Culture Vulture: 'Survivor' trots out its latest 'gay Mormon'
The cast of the new "Survivor: China" includes Todd Herzog, a self-described openly gay Mormon from Pleasant Grove who, according to his profile on CBS's Web site, believes he will succeed on the show because "he's willing to gather wood and sh-t."
The 22-year-old former UVSC student also lists "drinking coffee" as a hobby, which, along with the "openly gay" thing, makes me wonder how Mormon he really is. Can Mormonism be a pose or a gimmick, tried on like a costume to titillate TV casting directors? Oooh, you're gay AND Mormon? How deliciously conflicted! You're hired! And is "gay Mormon" becoming a Hollywood clich?
Herzog isn't the first openly gay LDS castaway on "Survivor." In 2005, Salt Lake City-born Rafe Judkins made it to the final three of that season's "Survivor: Guatemala." Judkins approached the show with sincerity and a positive attitude, traits he attributed in part to his Mormon faith. Herzog claims to have a similarly enthusiastic outlook, although it's not clear whether that stems from his religion or his excitement over the upcoming Spice Girls reunion tour, which he calls "the most significant historical event of the past 100 years."
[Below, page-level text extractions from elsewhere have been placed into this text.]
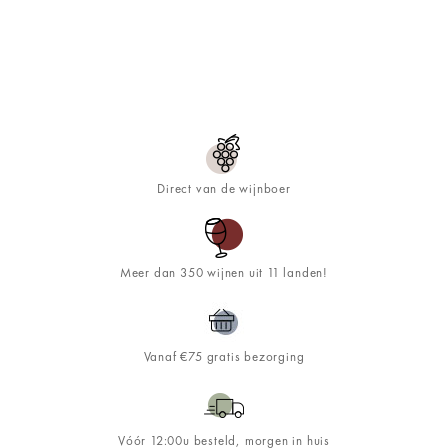
Direct van de wijnboer
Meer dan 350 wijnen uit 11 landen!
Vanaf €75 gratis bezorging
Vóór 12:00u besteld, morgen in huis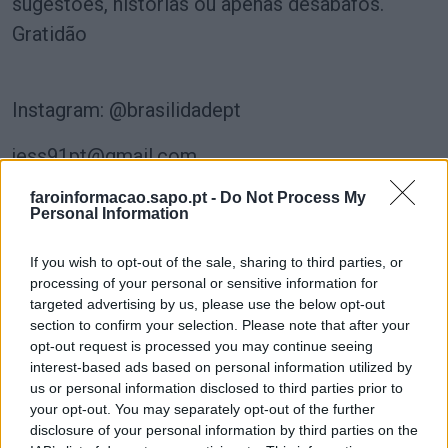
sugestões, histórias ou apenas desabafos.
Gratidão
Instagram: @brasilidadept
jess91pt@gmail.com
faroinformacao.sapo.pt -
Do Not Process My
Personal Information
Jéssica Faria, psicóloga
If you wish to opt-out of the sale, sharing to third parties, or
processing of your personal or sensitive information for
targeted advertising by us, please use the below opt-out
Partilhar nas redes sociais
section to confirm your selection. Please note that after your
opt-out request is processed you may continue seeing
interest-based ads based on personal information utilized by
us or personal information disclosed to third parties prior to
your opt-out. You may separately opt-out of the further
disclosure of your personal information by third parties on the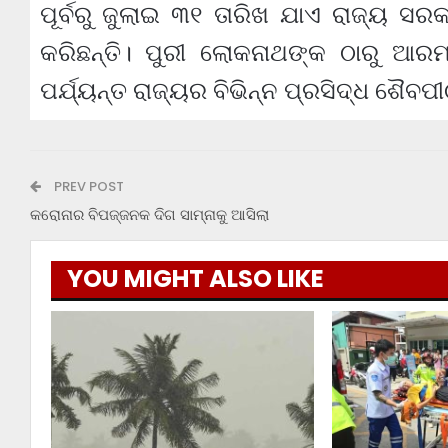
ପୂର୍ବରୁ ଜୁଲାଇ ୩୧ ତାରିଖ ଯାଏ ରାଜ୍ୟ ସରକ
କରିଛନ୍ତି। ପୁରୀ ଲୋକନାଥଙ୍କ ଠାରୁ ଆର
ପର୍ଯ୍ୟନ୍ତ ରାଜ୍ୟର ବିଭିନ୍ନ ପ୍ରସିଦ୍ଧ ଶୈବ
PREV POST
କରୋନାର ବିପଜ୍ଜନକ ଦିଗ ସାମ୍ନାକୁ ଆସିଲା
YOU MIGHT ALSO LIKE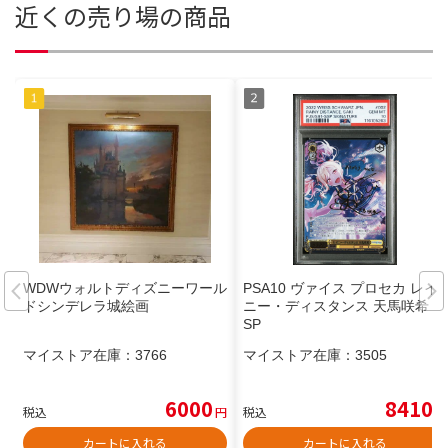
近くの売り場の商品
WDWウォルトディズニーワール
PSA10 ヴァイス プロセカ レイ
ドシンデレラ城絵画
ニー・ディスタンス 天馬咲希 S
SP
マイストア在庫：
3766
マイストア在庫：
3505
6000
8410
税込
円
税込
円
カートに入れる
カートに入れる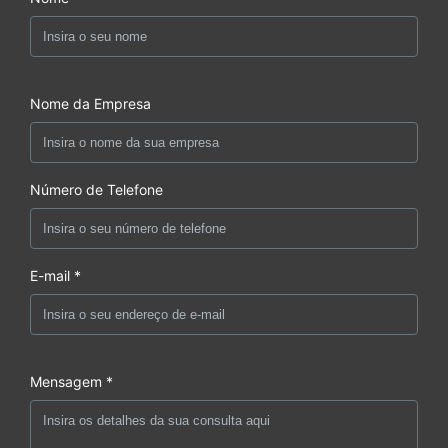
Nome da Empresa
Número de Telefone
E-mail *
Mensagem *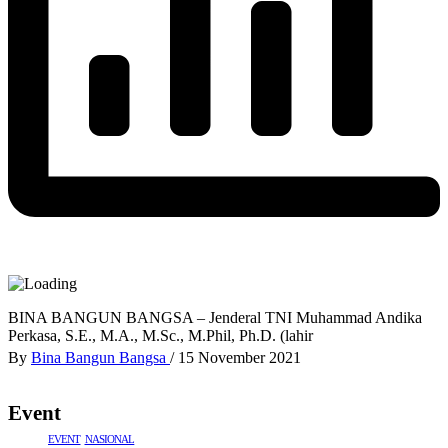
BINA BANGUN BANGSA – Jenderal TNI Muhammad Andika
Perkasa, S.E., M.A., M.Sc., M.Phil, Ph.D. (lahir
By
Bina Bangun Bangsa
/
15 November 2021
Event
EVENT
NASIONAL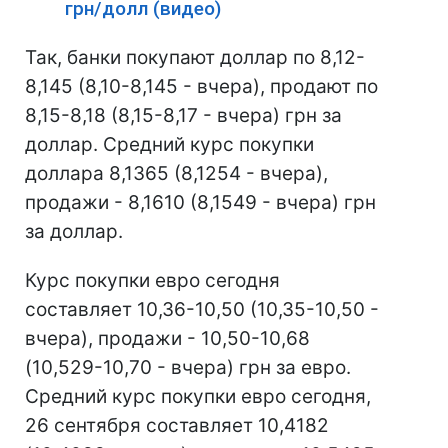
грн/долл (видео)
Так, банки покупают доллар по 8,12-
8,145 (8,10-8,145 - вчера), продают по
8,15-8,18 (8,15-8,17 - вчера) грн за
доллар. Средний курс покупки
доллара 8,1365 (8,1254 - вчера),
продажи - 8,1610 (8,1549 - вчера) грн
за доллар.
Курс покупки евро сегодня
составляет 10,36-10,50 (10,35-10,50 -
вчера), продажи - 10,50-10,68
(10,529-10,70 - вчера) грн за евро.
Средний курс покупки евро сегодня,
26 сентября составляет 10,4182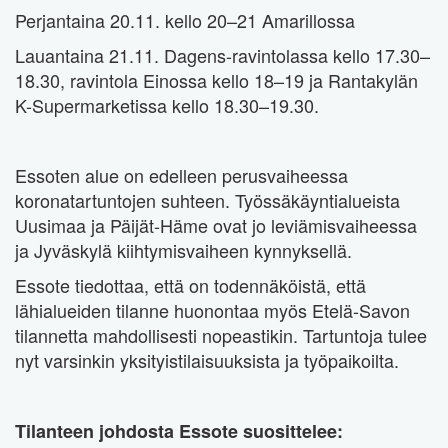
Perjantaina 20.11. kello 20–21 Amarillossa
Lauantaina 21.11. Dagens-ravintolassa kello 17.30–
18.30, ravintola Einossa kello 18–19 ja Rantakylän
K-Supermarketissa kello 18.30–19.30.
Essoten alue on edelleen perusvaiheessa
koronatartuntojen suhteen. Työssäkäyntialueista
Uusimaa ja Päijät-Häme ovat jo leviämisvaiheessa
ja Jyväskylä kiihtymisvaiheen kynnyksellä.
Essote tiedottaa, että on todennäköistä, että
lähialueiden tilanne huonontaa myös Etelä-Savon
tilannetta mahdollisesti nopeastikin. Tartuntoja tulee
nyt varsinkin yksityistilaisuuksista ja työpaikoilta.
Tilanteen johdosta Essote suosittelee: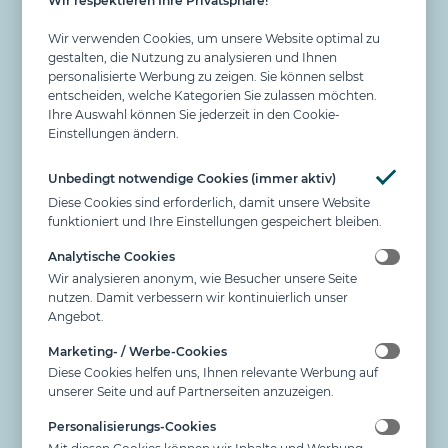
Wir respektieren Ihre Privatsphäre!
Wir verwenden Cookies, um unsere Website optimal zu
gestalten, die Nutzung zu analysieren und Ihnen
personalisierte Werbung zu zeigen. Sie können selbst
entscheiden, welche Kategorien Sie zulassen möchten.
Ihre Auswahl können Sie jederzeit in den Cookie-
Einstellungen ändern.
Unbedingt notwendige Cookies (immer aktiv)
Diese Cookies sind erforderlich, damit unsere Website
funktioniert und Ihre Einstellungen gespeichert bleiben.
Analytische Cookies
Wir analysieren anonym, wie Besucher unsere Seite
BAUSTOFFE FINDEN
nutzen. Damit verbessern wir kontinuierlich unser
Angebot.
LEICHT GEMACHT
Marketing- / Werbe-Cookies
Diese Cookies helfen uns, Ihnen relevante Werbung auf
Lorem ipsum dolor sit amet consectetur
unserer Seite und auf Partnerseiten anzuzeigen.
adipisicing elit. Maiores voluptatibus accusantium
Personalisierungs-Cookies
ullam vero. Lorem ipsum dolor sit amet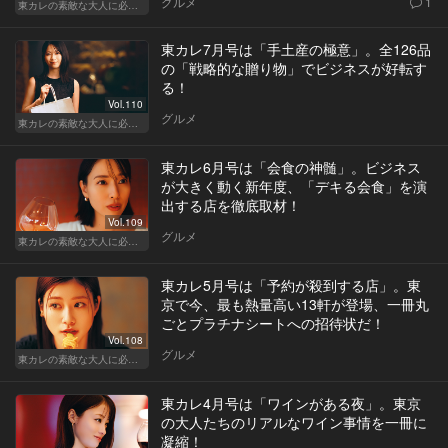
グルメ
1
東カレの素敵な大人に必要なこと
東カレ7月号は「手土産の極意」。全126品
の「戦略的な贈り物」でビジネスが好転す
る！
Vol.110
グルメ
東カレの素敵な大人に必要なこと
東カレ6月号は「会食の神髄」。ビジネス
が大きく動く新年度、「デキる会食」を演
出する店を徹底取材！
Vol.109
グルメ
東カレの素敵な大人に必要なこと
東カレ5月号は「予約が殺到する店」。東
京で今、最も熱量高い13軒が登場、一冊丸
ごとプラチナシートへの招待状だ！
Vol.108
グルメ
東カレの素敵な大人に必要なこと
東カレ4月号は「ワインがある夜」。東京
の大人たちのリアルなワイン事情を一冊に
凝縮！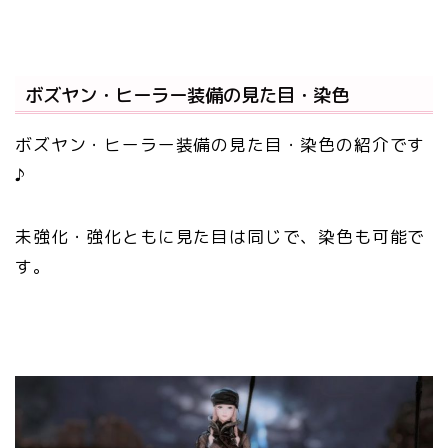
ボズヤン・ヒーラー装備の見た目・染色
ボズヤン・ヒーラー装備の見た目・染色の紹介です
♪
未強化・強化ともに見た目は同じで、染色も可能で
す。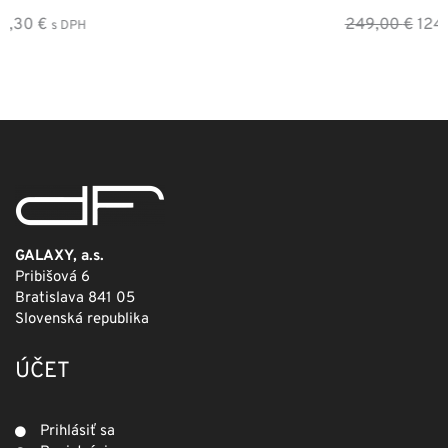
Pôvodná
Aktuálna
249,00
€
124,50
€
s DPH
cena
cena
bola:
je:
249,00 €.
124,50 €.
GALAXY, a.s.
Pribišová 6
Bratislava 841 05
Slovenská republika
ÚČET
Prihlásiť sa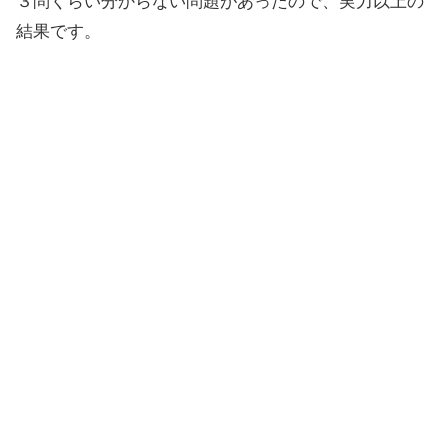
３問くらい分からない問題があったので、実力以上の
結果です。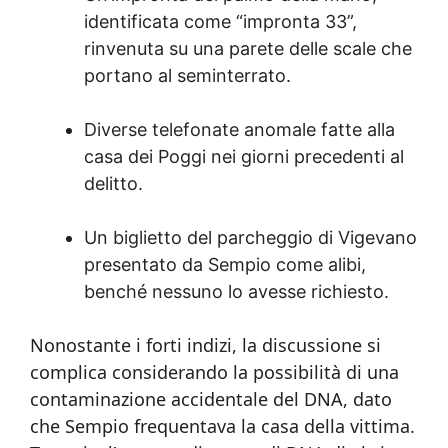
identificata come “impronta 33”,
rinvenuta su una parete delle scale che
portano al seminterrato.
Diverse telefonate anomale fatte alla
casa dei Poggi nei giorni precedenti al
delitto.
Un biglietto del parcheggio di Vigevano
presentato da Sempio come alibi,
benché nessuno lo avesse richiesto.
Nonostante i forti indizi, la discussione si
complica considerando la possibilità di una
contaminazione accidentale del DNA, dato
che Sempio frequentava la casa della vittima.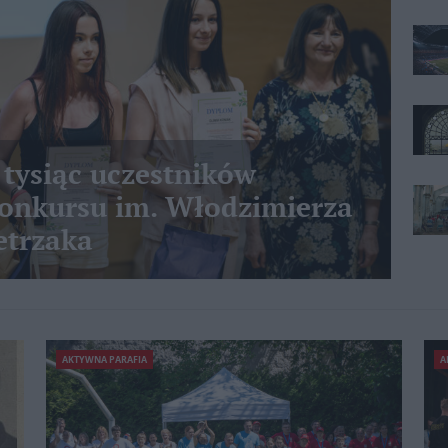
 tysiąc uczestników
nkursu im. Włodzimierza
etrzaka
AKTYWNA PARAFIA
A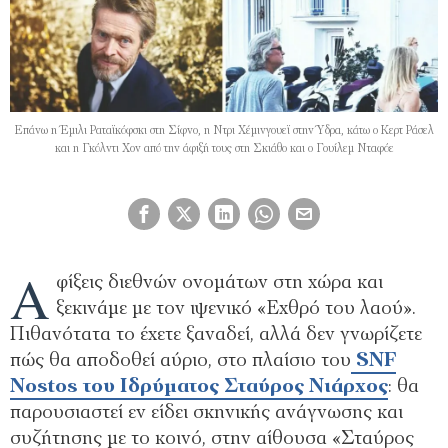
Επάνω η Έμιλι Ραταϊκόφσκι στη Σίφνο, η Ντρι Χέμινγουεϊ στην Ύδρα, κάτω ο Κερτ Ράσελ
και η Γκόλντι Χον από την άφιξή τους στη Σκιάθο και ο Γουίλεμ Νταφόε
Α
φίξεις διεθνών ονομάτων στη χώρα και
ξεκινάμε με τον ιψενικό «Εχθρό του λαού».
Πιθανότατα το έχετε ξαναδεί, αλλά δεν γνωρίζετε
πώς θα αποδοθεί αύριο, στο πλαίσιο του
SNF
Nostos του Ιδρύματος Σταύρος Νιάρχος
: θα
παρουσιαστεί εν είδει σκηνικής ανάγνωσης και
συζήτησης με το κοινό, στην αίθουσα «Σταύρος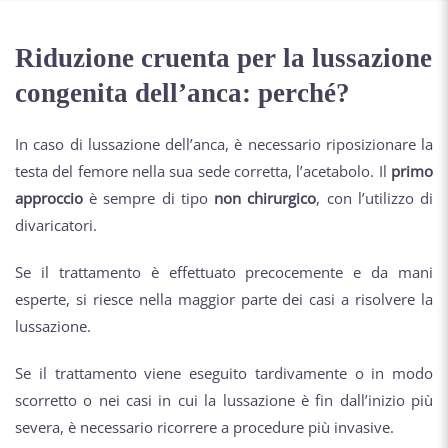
Riduzione cruenta per la lussazione
congenita dell’anca: perché?
In caso di lussazione dell’anca, è necessario riposizionare la
testa del femore nella sua sede corretta, l’acetabolo. Il
primo
approccio
è sempre di tipo
non chirurgico
, con l’utilizzo di
divaricatori.
Se il trattamento è effettuato precocemente e da mani
esperte, si riesce nella maggior parte dei casi a risolvere la
lussazione.
Se il trattamento viene eseguito tardivamente o in modo
scorretto o nei casi in cui la lussazione è fin dall’inizio più
severa, è necessario ricorrere a procedure più invasive.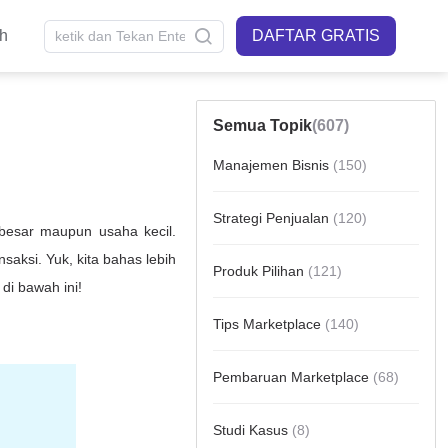
sh
DAFTAR GRATIS
Semua Topik
(607)
Manajemen Bisnis
(150)
Strategi Penjualan
(120)
Produk Pilihan
(121)
Tips Marketplace
(140)
Pembaruan Marketplace
(68)
Studi Kasus
(8)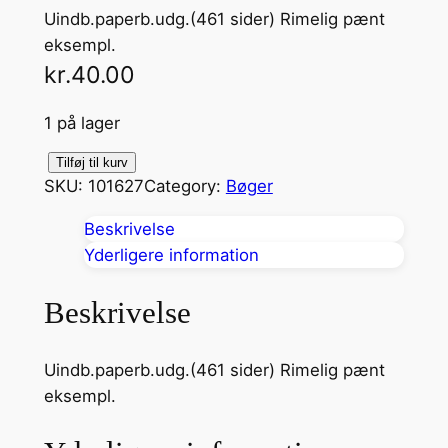
Uindb.paperb.udg.(461 sider) Rimelig pænt
eksempl.
kr.
40.00
1 på lager
K
Tilføj til kurv
SKU:
101627
Category:
Bøger
v
i
Beskrivelse
n
Yderligere information
d
e
Beskrivelse
n
d
Uindb.paperb.udg.(461 sider) Rimelig pænt
e
eksempl.
r
H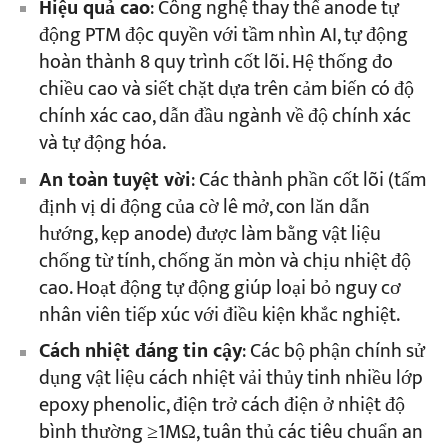
Hiệu quả cao
: Công nghệ thay thế anode tự
động PTM độc quyền với tầm nhìn AI, tự động
hoàn thành 8 quy trình cốt lõi. Hệ thống đo
chiều cao và siết chặt dựa trên cảm biến có độ
chính xác cao, dẫn đầu ngành về độ chính xác
và tự động hóa.
An toàn tuyệt vời
: Các thành phần cốt lõi (tấm
định vị di động của cờ lê mở, con lăn dẫn
hướng, kẹp anode) được làm bằng vật liệu
chống từ tính, chống ăn mòn và chịu nhiệt độ
cao. Hoạt động tự động giúp loại bỏ nguy cơ
nhân viên tiếp xúc với điều kiện khắc nghiệt.
Cách nhiệt đáng tin cậy
: Các bộ phận chính sử
dụng vật liệu cách nhiệt vải thủy tinh nhiều lớp
epoxy phenolic, điện trở cách điện ở nhiệt độ
bình thường ≥1MΩ, tuân thủ các tiêu chuẩn an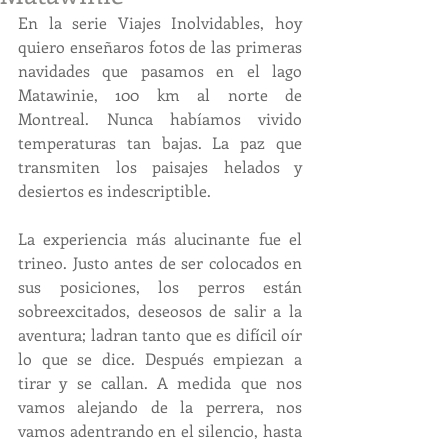
En la serie Viajes Inolvidables, hoy 
quiero enseñaros fotos de las primeras 
navidades que pasamos en el lago 
Matawinie, 100 km al norte de 
Montreal. Nunca habíamos vivido 
temperaturas tan bajas. La paz que 
transmiten los paisajes helados y 
desiertos es indescriptible. 
La experiencia más alucinante fue el 
trineo. Justo antes de ser colocados en 
sus posiciones, los perros están 
sobreexcitados, deseosos de salir a la 
aventura; ladran tanto que es difícil oír 
lo que se dice. Después empiezan a 
tirar y se callan. A medida que nos 
vamos alejando de la perrera, nos 
vamos adentrando en el silencio, hasta 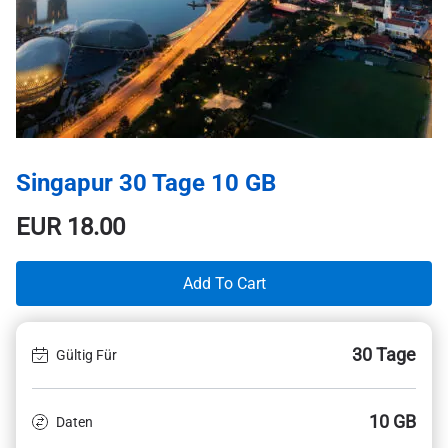
Singapur 30 Tage 10 GB
EUR
18.00
Add To Cart
30 Tage
Gültig Für
10 GB
Daten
To anyone who's lived in Utah for a while, the gay Mormon has become a stereotype. Witness the swishy missionaries each summer in Salt Lake Acting Company's "Saturday's Voyeur." But to Hollywood, gay Mormons are still a novelty - tormented characters with potential for drama. The 2003 movie "Latter Days" was about the romance between an L.A. party boy and a LDS missionary. Tina Majorino's devoutly LDS character on HBO's "Big Love" appears to be a lesbian terrified of being outed for her secret crush on a girl pal. Then there was Joe Pitt, the closeted Mormon Republican (how come they're always Republicans, Larry Craig?) who fought to reconcile his faith with his sexuality on HBO's miniseries, "Angels in America."
If Herzog has any such internal struggle, he's not saying. But "Survivor's" producers are only too happy to create some external fireworks. Was it just a coincidence they stuck Todd on the Fei Long tribe with Leslie, a Christian radio-show host? I don't think so.
Nothing Compares 2 Me: You know how rock bands and other musical performers play recorded tunes through a venue's sound system to warm up the crowd before a concert? Well, last Thursday's Sinead O'Connor show at the Capitol Theatre may have marked a first. Its pre-concert music was by Sinead O'Connor.